- The paper demonstrates that deeper layers in LLMs using Pre-LN become nearly identity mappings because of exponential output variance growth.
- It provides empirical and theoretical evidence showing that pruning deep transformer layers minimally impacts model performance.
- The introduction of LayerNorm Scaling effectively mitigates variance amplification, enhancing training stability and downstream task accuracy.
The Curse of Depth in LLMs
Introduction
The paper, "The Curse of Depth in LLMs," addresses the phenomenon whereby deeper layers in Transformer-based LLMs often exhibit reduced effectiveness compared to their shallower counterparts. This issue, termed the Curse of Depth (CoD), results from the prevalent use of Pre-Layer Normalization (Pre-LN), which inadvertently causes the variance of output across layers to grow exponentially with depth. This growth stabilizes the training but leads deep transformer blocks to behave almost as identity mappings, thus contributing minimally to learning.

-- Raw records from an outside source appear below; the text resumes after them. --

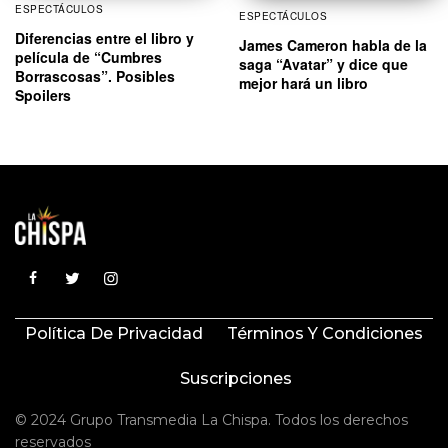
ESPECTÁCULOS
ESPECTÁCULOS
Diferencias entre el libro y
James Cameron habla de la
película de “Cumbres
saga “Avatar” y dice que
Borrascosas”. Posibles
mejor hará un libro
Spoilers
Política De Privacidad
Términos Y Condiciones
Suscripciones
© 2024 Grupo Transmedia La Chispa. Todos los derechos
reservados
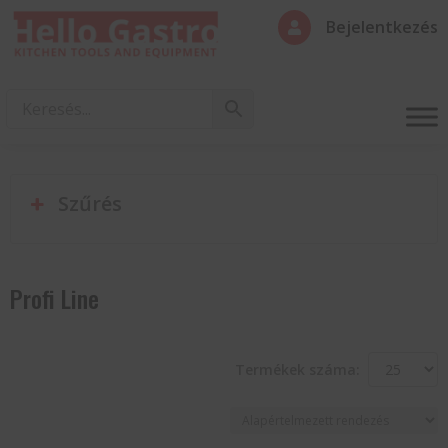
Bejelentkezés

Szűrés
Profi Line
Termékek száma:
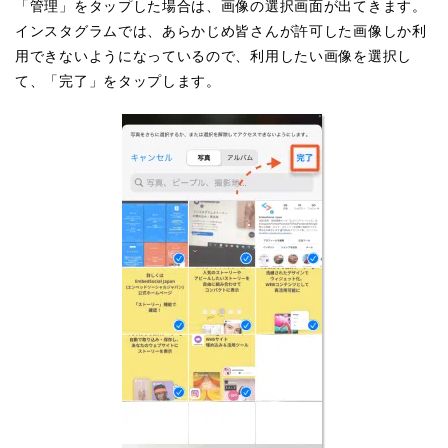
「管理」をタップした場合は、画像の選択画面が出てきます。
インスタグラムでは、あらかじめ皆さんが許可した画像しか利
用できないようになっているので、利用したい画像を選択し
て、「完了」をタップします。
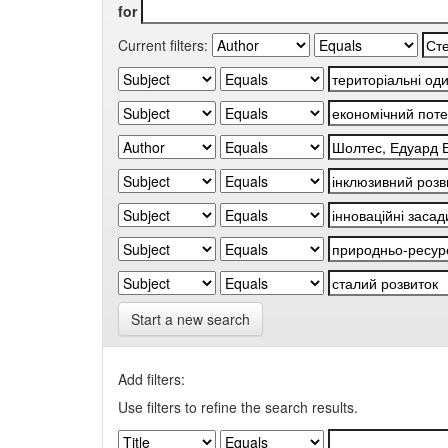
for
Current filters:
Start a new search
Add filters:
Use filters to refine the search results.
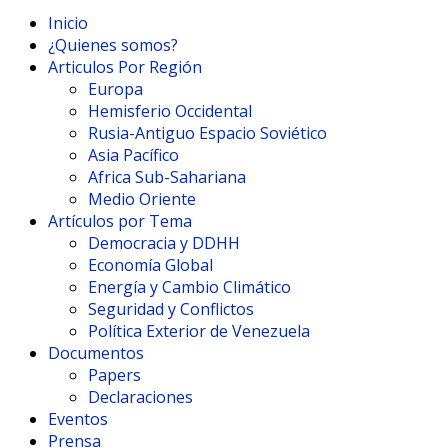
Inicio
¿Quienes somos?
Articulos Por Región
Europa
Hemisferio Occidental
Rusia-Antiguo Espacio Soviético
Asia Pacífico
Africa Sub-Sahariana
Medio Oriente
Artículos por Tema
Democracia y DDHH
Economía Global
Energía y Cambio Climático
Seguridad y Conflictos
Política Exterior de Venezuela
Documentos
Papers
Declaraciones
Eventos
Prensa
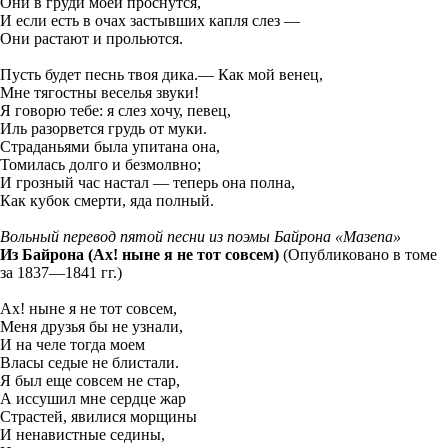
‎Они в груди моей проснутся,
И если есть в очах застывших капля слез —
‎Они растают и прольются.
Пусть будет песнь твоя дика.— Как мой венец,
‎Мне тягостны веселья звуки!
Я говорю тебе: я слез хочу, певец,
‎Иль разорвется грудь от муки.
Страданьями была упитана она,
‎Томилась долго и безмолвно;
И грозный час настал — теперь она полна,
‎Как кубок смерти, яда полный.
Вольный перевод пятой песни из поэмы Байрона «Мазепа»
Из Байрона (Ах! ныне я не тот совсем)
(Опубликовано в томе
за 1837—1841 гг.)
Ах! ныне я не тот совсем,
Меня друзья бы не узнали,
И на челе тогда моем
Власы седые не блистали.
Я был еще совсем не стар,
А иссушил мне сердце жар
Страстей, явилися морщины
И ненавистные седины,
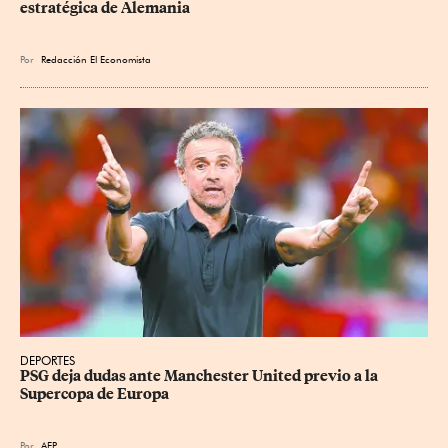
estratégica de Alemania
Por
Redacción El Economista
DEPORTES
PSG deja dudas ante Manchester United previo a la 
Supercopa de Europa
Por
AFP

Empirical Evidence and Initial Findings
The research begins with an analysis of several widely-used LLMs, including LLaMA, Mistral, and DeepSeek, to demonstrate the universality of CoD across these models. An empirical approach involving layer pruning was adopted to substantiate this observation. The results reveal that removing deep layers from models like Mistral-7B and Qwen-7B (which use Pre-LN) does not significantly impact performance, while the removal of earlier layers leads to marked performance degradation (Figure 1).
Figure 1: Performance drop of layer pruning across different LLMs demonstrating significant inefficiency in deeper layers for Pre-LN models.

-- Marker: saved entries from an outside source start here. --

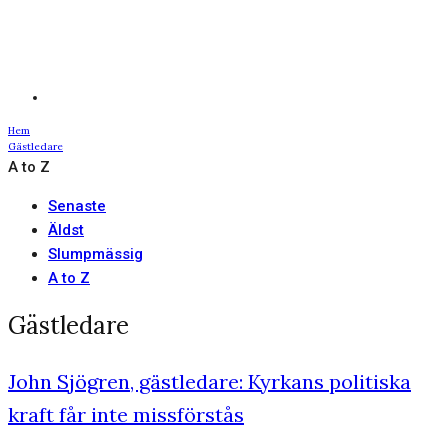
Hem
Gästledare
A to Z
Senaste
Äldst
Slumpmässig
A to Z
Gästledare
John Sjögren, gästledare: Kyrkans politiska
kraft får inte missförstås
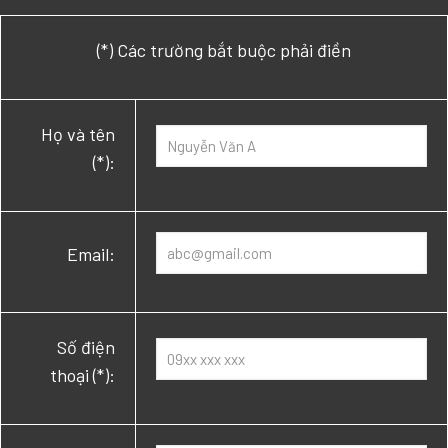
(*) Các trường bắt buộc phải điền
Họ và tên
(*):
Email:
Số điện
thoại (*):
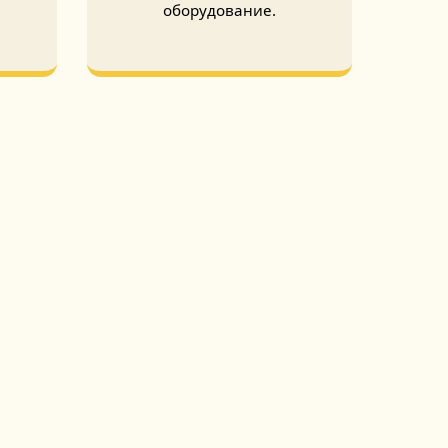
оборудование.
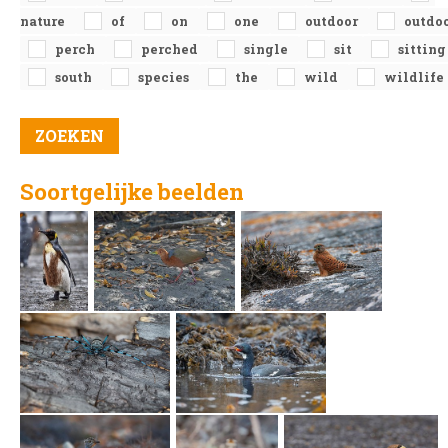
nature
of
on
one
outdoor
outdo
perch
perched
single
sit
sitting
south
species
the
wild
wildlife
Soortgelijke beelden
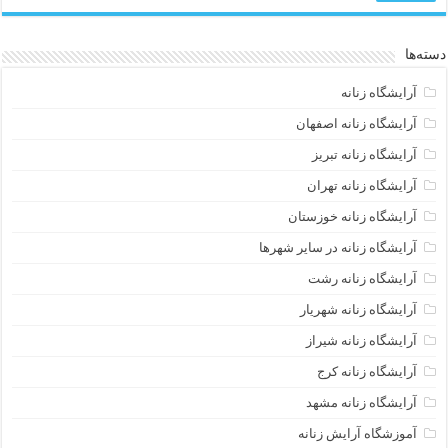
دسته‌ها
آرایشگاه زنانه
آرایشگاه زنانه اصفهان
آرایشگاه زنانه تبریز
آرایشگاه زنانه تهران
آرایشگاه زنانه خوزستان
آرایشگاه زنانه در سایر شهرها
آرایشگاه زنانه رشت
آرایشگاه زنانه شهریار
آرایشگاه زنانه شیراز
آرایشگاه زنانه کرج
آرایشگاه زنانه مشهد
آموزشگاه آرایش زنانه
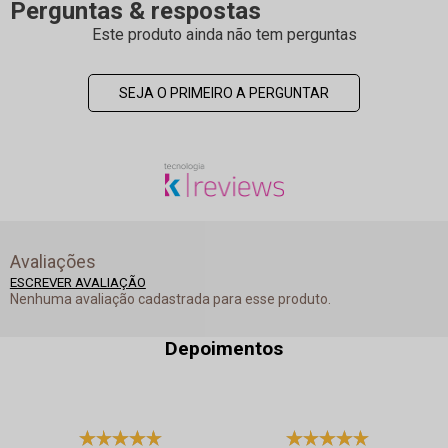
Perguntas & respostas
Este produto ainda não tem perguntas
SEJA O PRIMEIRO A PERGUNTAR
Avaliações
ESCREVER AVALIAÇÃO
Nenhuma avaliação cadastrada para esse produto.
Depoimentos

Theoretical Analysis and Root Cause Identification
The theoretical underpinning of CoD is rooted in the behavior of Pre-LN, which normalizes inputs before applying transformations, resulting in exponential accumulation of output variance as depth increases. This positions derivatives of deeper Pre-LN layers close to the identity matrix, stagnating their transformative capacity. Analyzing variance growth in the LLaM-130M model reinforces this behavior, showing exponential variance amplification irrespective of training progress (Figure 2).

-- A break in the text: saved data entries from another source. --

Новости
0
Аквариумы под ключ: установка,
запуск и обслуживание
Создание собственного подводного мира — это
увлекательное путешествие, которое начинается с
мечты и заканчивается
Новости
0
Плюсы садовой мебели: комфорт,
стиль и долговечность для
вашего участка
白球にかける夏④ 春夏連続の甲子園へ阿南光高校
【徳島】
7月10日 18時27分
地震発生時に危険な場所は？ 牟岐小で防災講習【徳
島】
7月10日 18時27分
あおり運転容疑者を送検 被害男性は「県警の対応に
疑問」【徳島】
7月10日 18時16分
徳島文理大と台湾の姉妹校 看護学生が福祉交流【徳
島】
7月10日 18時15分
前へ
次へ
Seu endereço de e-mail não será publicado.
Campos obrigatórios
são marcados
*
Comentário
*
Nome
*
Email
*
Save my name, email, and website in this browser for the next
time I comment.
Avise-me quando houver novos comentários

Figure 2: Variance growth across layers in LLaMA-130M with Pre-LN, indicating uncontrolled variance amplification as depth increases.
LayerNorm Scaling: A Mitigation Strategy
To counteract the CoD, the paper proposes LayerNorm Scaling, a novel adjustment to the normalization process that scales the output inversely with the square root of the layer index. This modification effectively curtails variance growth, stabilizing the training dynamics and enhancing the contribution of deeper layers. A comparative analysis between Pre-LN and LayerNorm Scaling illustrates the effectiveness of this approach in controlling variance across layers (Figure 3).
Figure 3: Layerwise output variance comparison, showcasing the efficacy of LayerNorm Scaling in controlling variance across layers.
Experimental Validation
Extensive experiments spanning various model sizes (130M to 1B parameters) validate LayerNorm Scaling's superior performance in both LLM pre-training and downstream task performance. Notably, models using LayerNorm Scaling consistently outperform those using standard normalization techniques in terms of perplexity and task accuracy. For instance, significant improvements in representation learning efficacy and task performance were observed in fine-tuning tasks like MMLU and ARC-e benchmarks (Table \ref{tab:model_comparison}).
Limitations and Practical Implications
While LayerNorm Scaling addresses and mitigates the variance amplification issue effectively, its implementation should consider specific architectural and training contexts. It introduces no additional hyperparameter tuning, simplifying adoption in existing frameworks. This work highlights the critical need for reconsidering deep LLM layer contributions and resource allocations. Its practical implications suggest a more resource-efficient and environmentally sustainable approach to training large-scale LLMs.
Conclusion
The "Curse of Depth in LLMs" presents a critical evaluation of modern LLM architectures, identifying variance amplification as a core issue restricting deep layer utility. By examining this phenomenon across different models and proposing LayerNorm Scaling, the paper offers a promising pathway to enhancing deep layer effectiveness and model performance, thereby fostering more efficient AI resource utilization.